S’il fallait parier sur une des voies que peut emprunter l’opéra pour se renouveler, on serait tenté de miser sur la musique de Salvatore Sciarrino. Voilà un compositeur qui a su façonner sa propre écriture vocale, qui ne doit pas grand-chose aux œuvres du passé. Dans cette manière d’associer chant et chuchotement, le texte n’est pas toujours totalement compréhensible, mais on est loin de la dislocation systématique pratiquée par certains, et Sciarrino ne réserve pas le même traitement à tous les types de parole, certains propos étant beaucoup plus immédiatement intelligibles ; il opte parfois pour une forme de déclamation assez envoûtante, en partie fondée sur la répétition, l’orchestre émettant en contrepoint des sonorités mystérieuses, émises par des instruments habituels, mais employés de manière moins conventionnelle. Par ailleurs, le compositeur est joueur, et cite carrément l’entrée du commandeur dans Don Giovanni lorsque surgit le spectre de Banquo, et des réminiscences verdiennes se mêlent aussi à cette même scène.
Nous avions déjà dit tout le bien que nous pensions de Luci mie traditrici (1998) à l’occasion de la parution de cette œuvre en DVD. Le Macbeth de 2002 appelle les mêmes louanges, et même si l’on aimerait aussi pouvoir disposer d’une captation du spectacle réglé à Schwetzingen par Achim Freyer pour la création mondiale en 2002, ou de la mise en scène de Jürgen Flimm à Berlin en juin dernier, il est précieux de pouvoir se familiariser avec cette musique par le biais du disque. Le livret ne propose que le texte italien, sans traduction, et encore : il est dommage que ne soient pas reproduites les didascalies très développées, qui ajoutent à un texte assez elliptique – la pièce de Shakespeare est on ne peut plus condensée – des images très fortes, explicitement prévues par le compositeur (le jeu des masques, l’enchevêtrement des corps morts ou vivants), et situent l’action dans une atmosphère d’allégorie baroque ou dans un univers digne des films de Peter Greenaway.

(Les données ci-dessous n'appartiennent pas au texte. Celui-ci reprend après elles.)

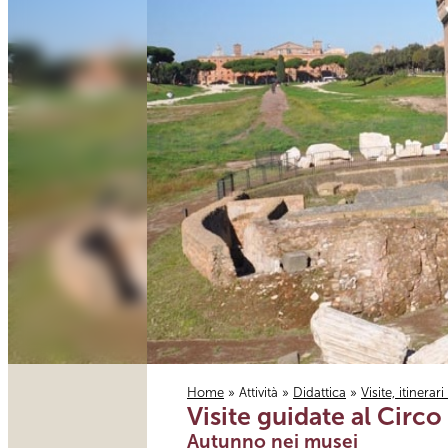
Home
»
Attività
»
Didattica
»
Visite, itinerar
Visite guidate al Circ
Tu sei qui
Autunno nei musei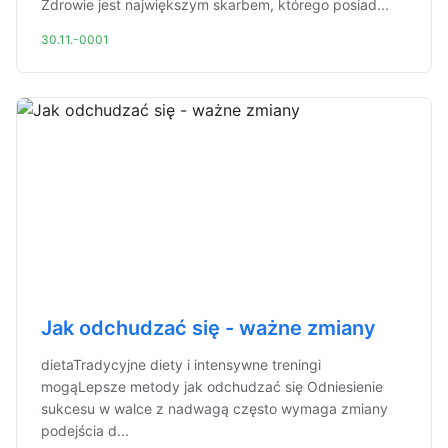
Zdrowie jest największym skarbem, którego posiad...
30.11.-0001
Jak odchudzać się - ważne zmiany
dietaTradycyjne diety i intensywne treningi
mogąLepsze metody jak odchudzać się Odniesienie
sukcesu w walce z nadwagą często wymaga zmiany
podejścia d...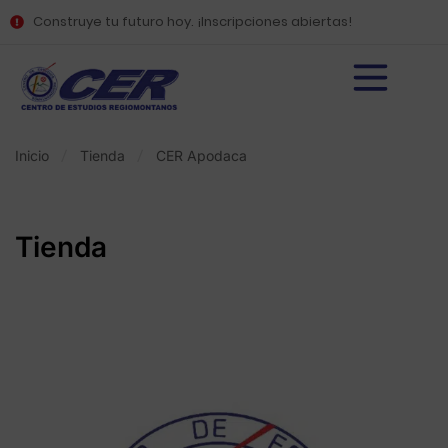
Construye tu futuro hoy. ¡Inscripciones abiertas!
Inicio
Tienda
CER Apodaca
Tienda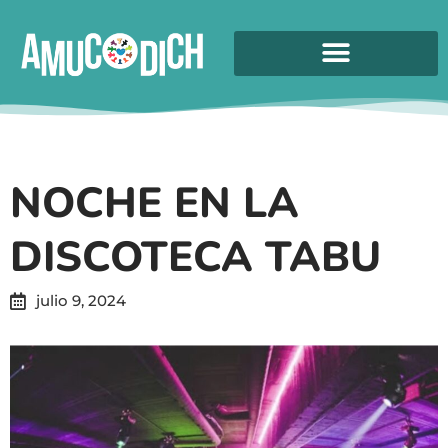
NOCHE EN LA
DISCOTECA TABU
julio 9, 2024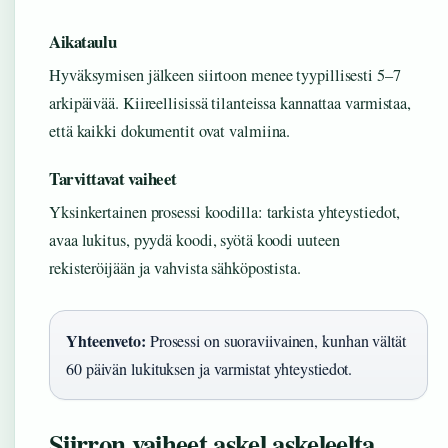
Aikataulu
Hyväksymisen jälkeen siirtoon menee tyypillisesti 5–7
arkipäivää. Kiireellisissä tilanteissa kannattaa varmistaa,
että kaikki dokumentit ovat valmiina.
Tarvittavat vaiheet
Yksinkertainen prosessi koodilla: tarkista yhteystiedot,
avaa lukitus, pyydä koodi, syötä koodi uuteen
rekisteröijään ja vahvista sähköpostista.
Yhteenveto:
Prosessi on suoraviivainen, kunhan vältät
60 päivän lukituksen ja varmistat yhteystiedot.
Siirron vaiheet askel askeleelta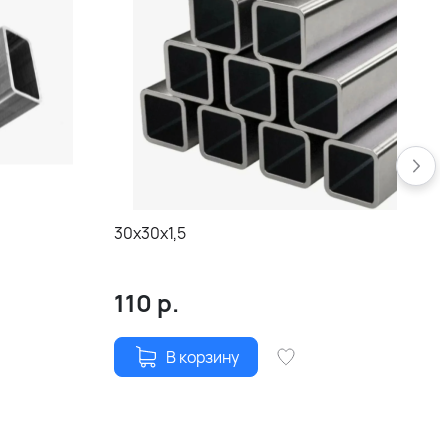
30х30х1,5
110
р.
В корзину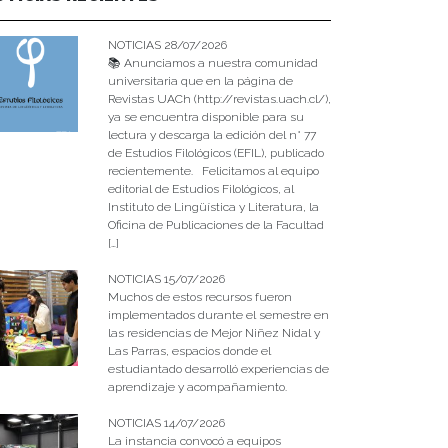
NOTICIAS 28/07/2026
📚 Anunciamos a nuestra comunidad
universitaria que en la página de
Revistas UACh (http://revistas.uach.cl/),
ya se encuentra disponible para su
lectura y descarga la edición del n° 77
de Estudios Filológicos (EFIL), publicado
recientemente. Felicitamos al equipo
editorial de Estudios Filológicos, al
Instituto de Lingüística y Literatura, la
Oficina de Publicaciones de la Facultad
[…]
NOTICIAS 15/07/2026
Muchos de estos recursos fueron
implementados durante el semestre en
las residencias de Mejor Niñez Nidal y
Las Parras, espacios donde el
estudiantado desarrolló experiencias de
aprendizaje y acompañamiento.
NOTICIAS 14/07/2026
La instancia convocó a equipos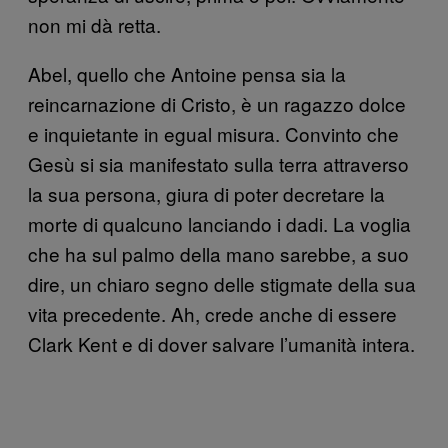
non mi dà retta.
Abel, quello che Antoine pensa sia la
reincarnazione di Cristo, è un ragazzo dolce
e inquietante in egual misura. Convinto che
Gesù si sia manifestato sulla terra attraverso
la sua persona, giura di poter decretare la
morte di qualcuno lanciando i dadi. La voglia
che ha sul palmo della mano sarebbe, a suo
dire, un chiaro segno delle stigmate della sua
vita precedente. Ah, crede anche di essere
Clark Kent e di dover salvare l’umanità intera.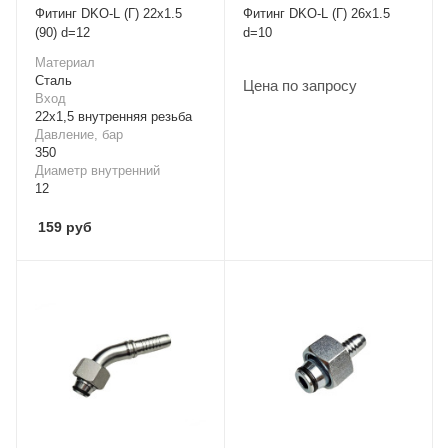
Фитинг DKO-L (Г) 22x1.5
Фитинг DKO-L (Г) 26x1.5
(90) d=12
d=10
Материал
Cталь
Цена по запросу
Вход
22х1,5 внутренняя резьба
Давление, бар
350
Диаметр внутренний
12
159
руб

La mezzo polonaise Anna Radziejewska, vue récemment en Beppe dans L’Amico Fritz de Mascagni à Strasbourg, plie ici sa voix à un style bien moins traditionnel. Elle a d’autant plus de mérite qu’elle est la seule à ne pas avoir fait partie de la distribution de la création, où le rôle de Lady Macbeth était tenu par Annette Stricker. Autour d’elle, donc, ne se trouvent que des chanteurs déjà présents en 2002 à Schwetzingen. Otto Katzameier se prête avec brio à toutes les exigences de la partition, qui l’oblige à prendre en voix de fausset un certain nombre d’aigus inaccessibles à un baryton. Elle aussi contrainte à toutes sortes d’acrobaties vocales, la mezzo Sonia Turchetta en vient parfois à sonner comme un contre-ténor. Mais tous les artistes réunis ici ont leur part dans la réussite de l’ensemble, guidés à travers ce dédale par la baguette experte du chef américain Evan Christ. On attend désormais avec impatience les représentations du Lohengrin de Sciarrino qu’accueillera en mai le Théâtre de l’Athénée.